Son visage émerge de la foule présente sur le quai. Seule image nette dans le flou de ce décor de gare, arrivée des trains longue distance. Paul regarde son visage, ses traits semblent inquiets, impatients. La tête oscille comme un métronome, il sent son regard inquisiteur. Il est attendu.

Être attendu quelque part, quel bonheur ! Il ne fait pas signe tout de suite, le temps de se donner, quelques secondes supplémentaires, le plaisir voyeur de la regarder le chercher. Mais vite, il ne tient plus, sa main se lève, s’agite. Son geste déclenche un blocage des mouvements pendulaires de sa tête. Instantanément le regard inquiet s’éteint, un sourire explose. C’est un sourire feu d’artifice, mille éclats colorés s’échappent du visage. C’est une bouche qui prend cette forme caractéristique du bonheur. Ce sont les pommettes qui rosissant, accompagnent le mouvement. Ce sont les yeux qui pétillent de ces fleurs de lumière que seule la tendresse peut provoquer. C’est cette main qui se lève pour prendre, pour saisir, pour amener à soi. Ce sont ces lèvres qui murmurent un cri non entendu mais ressenti au plus profond de soi. C’est un bonheur qui éclate au milieu de son visage et qui éclabousse Paul de félicité. Mais déjà elle est là fendant la foule comme l’étrave la vague. Elle fait fi du regard courroucé d’une vieille dame qui se cramponne à sa valise.

Faute de mots de circonstance, elle et lui, lui et elle, ne trouve qu’un mot à prononcer : le prénom de l’autre. Paul… Béatrice…Ils s’étreignent, forment un bloc compact qui ne se donne même pas la peine de s’écarter alors qu’ils gênent la descente des autres passagers. Leurs joues se pressent, les lèvres s’activent, se rencontrent. Ils s’embrassent de la bouche, des yeux, des mains qui pressent les épaules. Tout leur corps est en harmonie dans le bonheur de se retrouver.
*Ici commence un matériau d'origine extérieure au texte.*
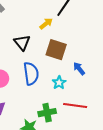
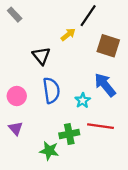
brown square: (56, 50) -> (108, 46), moved
blue arrow: (79, 69) -> (105, 85), size x1.6

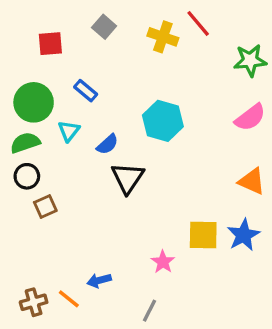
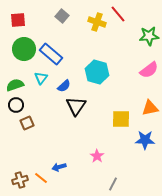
red square: (50, 44) -> (18, 20), moved
blue rectangle: (86, 91) -> (51, 54), size x1.6
green circle: (34, 102) -> (24, 49), moved
orange triangle: (252, 181) -> (150, 108), turned -36
yellow square: (203, 235) -> (121, 119), moved
blue star: (243, 235) -> (145, 140), turned 30
gray line: (149, 311) -> (113, 184), moved

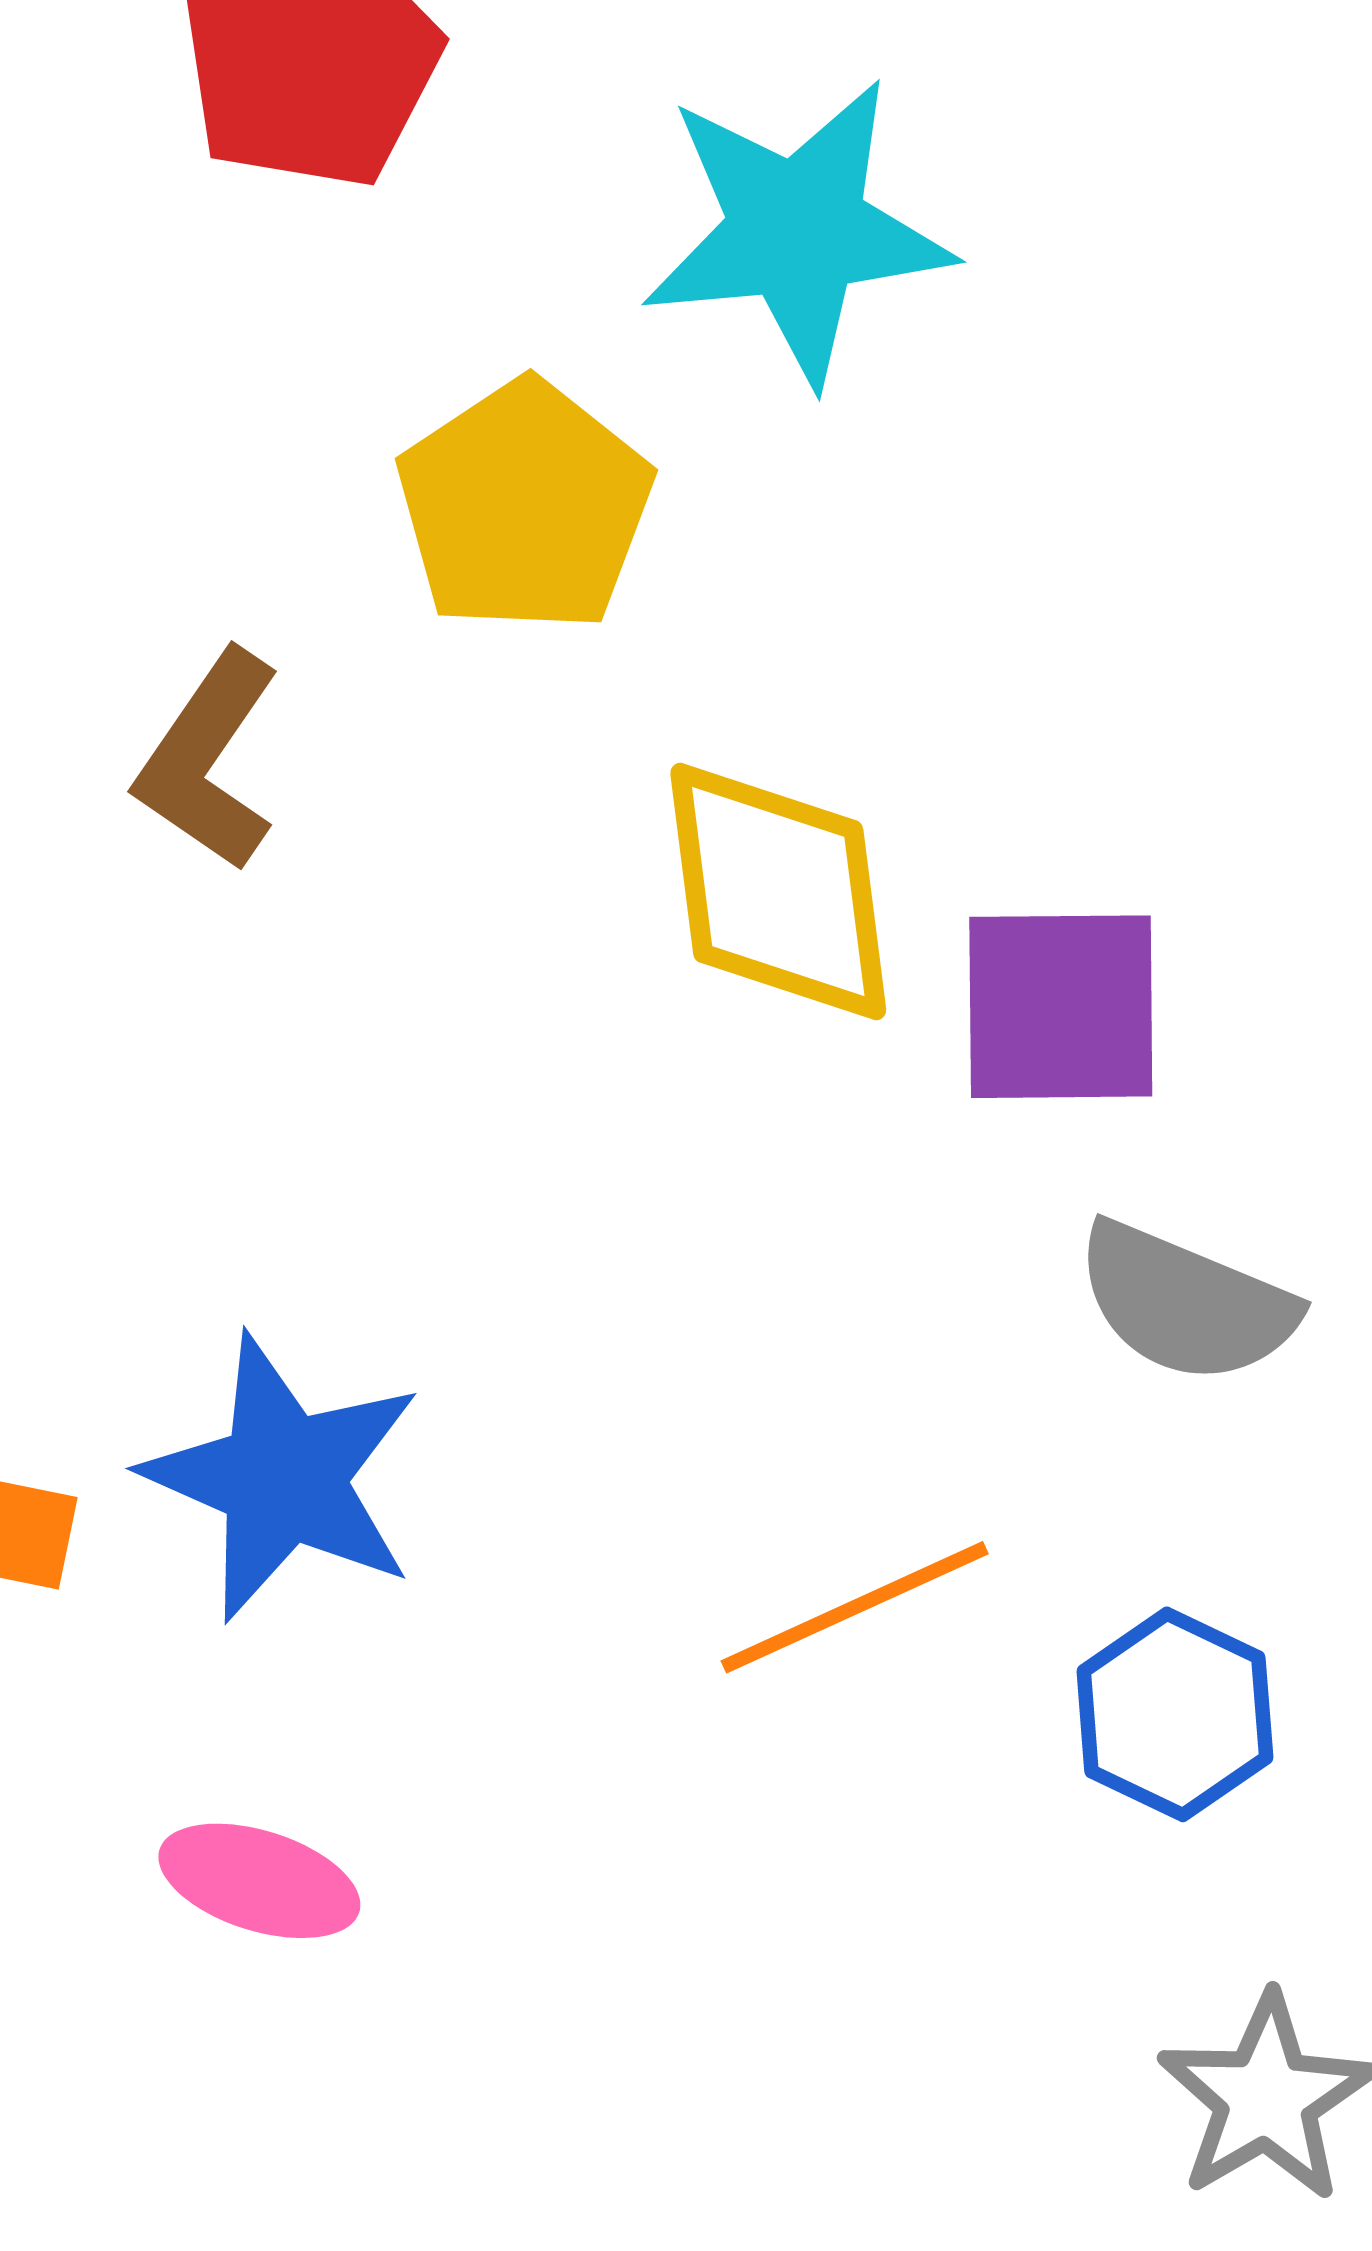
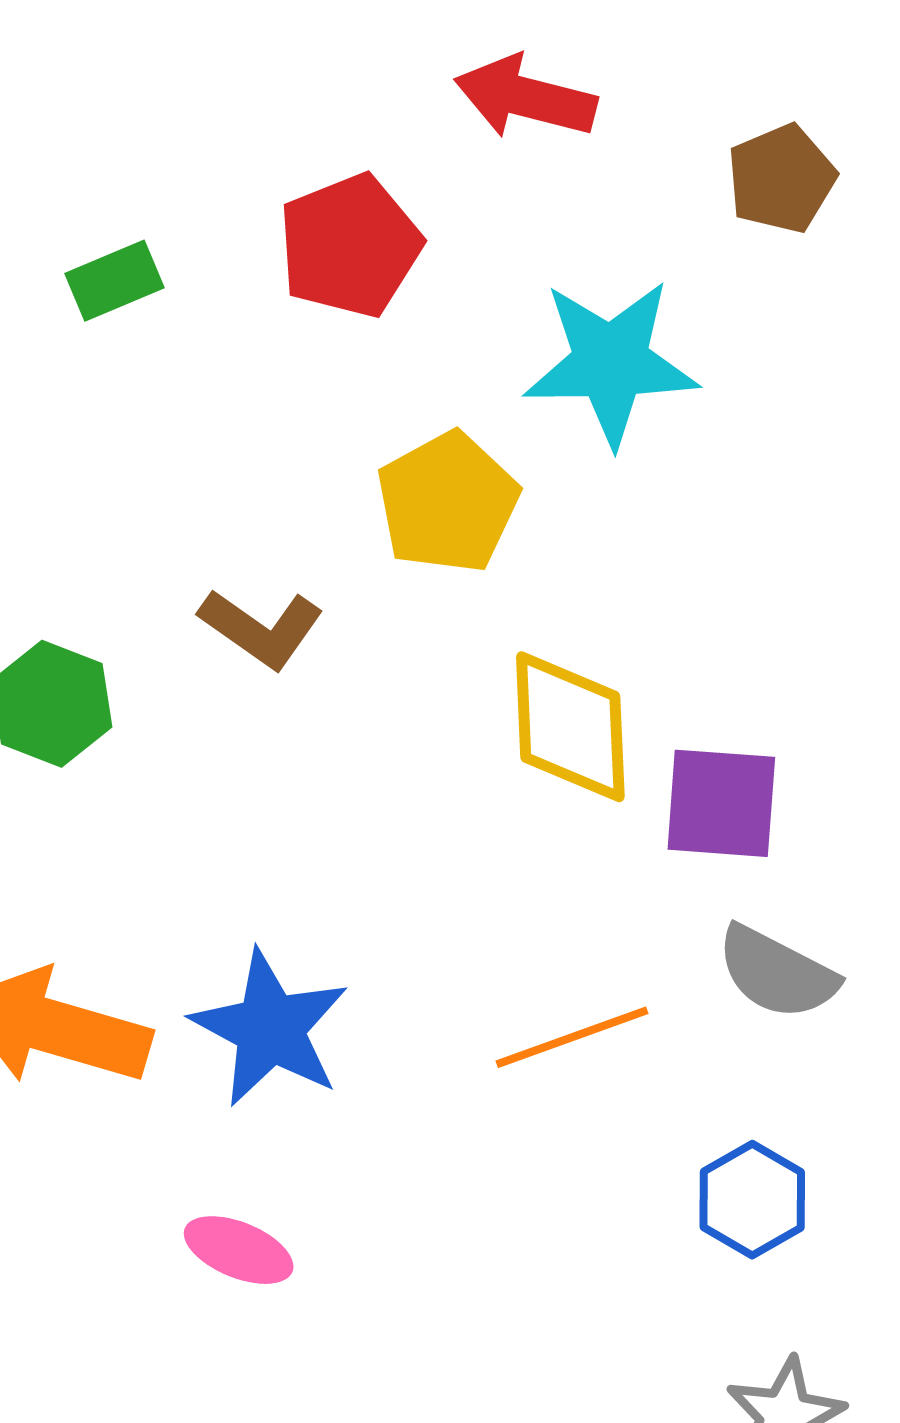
brown L-shape: (208, 760) -> (261, 628), turned -94
orange line: (855, 1607) -> (572, 1037), moved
Les jours précédents, Paul avait conçu plusieurs séries d’images mentales pour anticiper de quelle manière allait se dérouler les retrouvailles, ce rendez-vous encore inespéré, il y a quelques mois. Il avait envisagé un sourire, bien sûr, mais pas avec la profondeur de celui qu’il vient de vivre. Quel sourire ! Quelle source d’inspiration pour un peintre, pour un sculpteur. Mona Lisa rangée au rayon de la           tristesse ! Quel regard chaud, profond. Il avait gardé gravé au fond de sa mémoire le dessin de ses yeux sombres, mais n’avait pas remarqué qu’il pouvait y lire ses pensées. Souvent il avait imaginé quels allaient être ses gestes d’accueil, mais comment envisager ce contact, ces simples gestes de l’amitié tendre, de l’affection, peut-être même de l’amour. Cette pression subtile de la main sur son épaule, l’effleurement de sa joue, cette main qui a pris la sienne pour l’emmener et le guider hors de cette masse humaine indifférente.

 

Dans la foule de la gare, elle l’extirpe à grandes enjambées, sa main verrouillée dans la sienne. Il suit avec difficulté en entraînant son bagage. La sortie de la gare, la place apparaît comme une clairière. Béatrice s’arrête, le regarde, éclate de rire en lui disant :

-Bienvenue à Nantes monsieur Paul.

-Merci pour votre accueil madame Béatrice, je suis très heureux de retrouver votre sourire.

Sur la joue de Béatrice éclate un baiser vite suivi par une réplique sur la joue de Paul. Dans la clairière de la place, au pied d’un réverbère planté là comme un vieux chêne, Béatrice s’arrête brusquement et en riant embrasse Paul sur le bout du nez.

- J’avais peur que tu ne viennes pas, que tu ne puisses pas venir, que tu ne veuilles pas venir.

En guise de réponse, d’un geste doux, il lui prend le menton entre le pouce et l’index, pose ses lèvres sur son nez comme s’il se penchait pour humer une fleur.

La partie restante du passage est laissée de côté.